The militia, armed with German rifles, screamed their orders at the throngs of people, with gestures that drove the column through the streets to the station. They showed no sympathy. The pram of Mrs Laska’s daughter was snatched away from her, shortly before she climbed into the train. Most were in tears having sunk to the depths of depression, because of that act, the worst act of man against his fellow man. The Poles drove the people into the wagons laid with straw, but which were now overflowing, then into the goods and cattle wagons. Toil et arrangements were left for them to arrange from inside.

One’s wits were a valuable asset in those moments, for we were by now well acquainted with the greed of those non-capitalists. The Laska family and I had the joy of outwitting them, at the last minute, with my plan, ‘Operation Janka’. My own baggage consisted of a rucksack and a cardboard box which I gave to the Laska family just before reaching the station. Surreptitiously I removed myself from the throng, unnoticed by the militia. I made my way to one of the exit points at Lutzowstrasse, to where another fully laden cart was parked, which I took. I rejoined the last third of the column and reached the first control point, which I passed through without any problem. I rejoined my waiting friends with the additional freight. They were overjoyed at the ‘trick of war’ against the Poles. It was a grotesque comedy. It was the joy of the ‘little’ man, that he could rob a kilo or two from the robbers themselves.

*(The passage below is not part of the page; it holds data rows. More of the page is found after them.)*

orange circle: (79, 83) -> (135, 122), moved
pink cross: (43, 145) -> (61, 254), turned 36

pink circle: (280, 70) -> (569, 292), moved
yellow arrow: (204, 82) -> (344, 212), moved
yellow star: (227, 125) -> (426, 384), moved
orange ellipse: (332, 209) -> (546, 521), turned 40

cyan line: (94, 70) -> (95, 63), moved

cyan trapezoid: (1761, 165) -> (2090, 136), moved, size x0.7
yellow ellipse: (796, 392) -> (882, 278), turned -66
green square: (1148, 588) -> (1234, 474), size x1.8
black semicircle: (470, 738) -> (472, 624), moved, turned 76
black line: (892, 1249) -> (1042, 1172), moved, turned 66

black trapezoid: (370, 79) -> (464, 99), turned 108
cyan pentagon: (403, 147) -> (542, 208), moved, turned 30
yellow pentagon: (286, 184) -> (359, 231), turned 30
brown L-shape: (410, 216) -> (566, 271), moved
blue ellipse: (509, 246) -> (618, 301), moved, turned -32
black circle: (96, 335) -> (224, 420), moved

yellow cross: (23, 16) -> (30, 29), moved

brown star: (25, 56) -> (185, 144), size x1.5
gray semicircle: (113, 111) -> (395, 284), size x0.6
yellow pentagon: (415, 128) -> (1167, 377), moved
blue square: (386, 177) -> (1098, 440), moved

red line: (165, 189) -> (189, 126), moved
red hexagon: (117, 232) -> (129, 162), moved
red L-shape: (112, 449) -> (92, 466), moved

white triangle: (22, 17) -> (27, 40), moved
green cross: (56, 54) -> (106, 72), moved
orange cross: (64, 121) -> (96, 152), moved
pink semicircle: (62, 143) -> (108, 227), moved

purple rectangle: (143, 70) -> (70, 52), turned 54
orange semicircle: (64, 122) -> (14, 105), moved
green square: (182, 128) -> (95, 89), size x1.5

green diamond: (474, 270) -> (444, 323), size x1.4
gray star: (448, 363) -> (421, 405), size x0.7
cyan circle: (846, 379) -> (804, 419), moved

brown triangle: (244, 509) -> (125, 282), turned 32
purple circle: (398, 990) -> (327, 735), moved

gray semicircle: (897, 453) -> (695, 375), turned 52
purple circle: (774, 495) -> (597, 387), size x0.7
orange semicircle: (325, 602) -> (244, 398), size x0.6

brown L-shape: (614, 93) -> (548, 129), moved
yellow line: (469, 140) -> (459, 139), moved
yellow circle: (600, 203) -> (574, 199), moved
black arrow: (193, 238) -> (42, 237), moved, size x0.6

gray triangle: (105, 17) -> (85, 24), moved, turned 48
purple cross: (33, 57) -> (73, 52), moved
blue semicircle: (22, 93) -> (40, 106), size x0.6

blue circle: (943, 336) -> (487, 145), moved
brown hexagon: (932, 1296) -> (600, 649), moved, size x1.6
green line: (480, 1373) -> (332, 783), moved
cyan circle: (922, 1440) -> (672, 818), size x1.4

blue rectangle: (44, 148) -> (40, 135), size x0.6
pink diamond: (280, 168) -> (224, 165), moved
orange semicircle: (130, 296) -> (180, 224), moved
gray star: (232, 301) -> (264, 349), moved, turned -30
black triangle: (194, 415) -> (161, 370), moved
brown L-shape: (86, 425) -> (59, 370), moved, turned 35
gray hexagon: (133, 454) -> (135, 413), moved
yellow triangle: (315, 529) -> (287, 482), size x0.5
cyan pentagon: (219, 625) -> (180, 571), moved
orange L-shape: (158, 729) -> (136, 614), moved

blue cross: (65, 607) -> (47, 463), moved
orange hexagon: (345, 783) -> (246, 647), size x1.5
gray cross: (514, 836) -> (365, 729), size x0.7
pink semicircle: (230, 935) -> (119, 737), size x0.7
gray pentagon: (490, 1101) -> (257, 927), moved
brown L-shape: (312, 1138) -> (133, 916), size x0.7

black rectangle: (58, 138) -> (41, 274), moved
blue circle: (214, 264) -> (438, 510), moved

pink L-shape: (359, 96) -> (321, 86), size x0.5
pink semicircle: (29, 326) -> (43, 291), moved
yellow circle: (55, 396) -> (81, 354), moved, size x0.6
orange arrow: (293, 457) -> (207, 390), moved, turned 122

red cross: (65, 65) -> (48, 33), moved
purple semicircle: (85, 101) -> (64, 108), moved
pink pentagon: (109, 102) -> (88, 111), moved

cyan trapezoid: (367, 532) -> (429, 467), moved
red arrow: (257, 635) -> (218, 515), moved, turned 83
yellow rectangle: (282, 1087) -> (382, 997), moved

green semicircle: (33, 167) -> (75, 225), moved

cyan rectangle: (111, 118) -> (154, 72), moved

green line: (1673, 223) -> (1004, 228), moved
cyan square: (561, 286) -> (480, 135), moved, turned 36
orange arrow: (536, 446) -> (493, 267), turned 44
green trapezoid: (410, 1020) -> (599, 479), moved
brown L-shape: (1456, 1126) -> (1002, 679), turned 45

Just before the wagons started to move, a young blonde girl ran along the platform, calling someone’s name. To my great surprise it was Elzbieta Markowitz, who was looking for me. Being Polish, she had been allowed to enter the station briefly and she looked so happy at finding me. She had found out somehow that I was among the deportees on that day. “Till we meet again, Hendrik”, she said, giving me packets in which I found pork-dripping sandwiches and cigarettes. It was all so hurried. Rather choked by her gesture, all I could say was “farewell little Elzbieta”, as the over-long train gave a jerk and started to steam out of the station.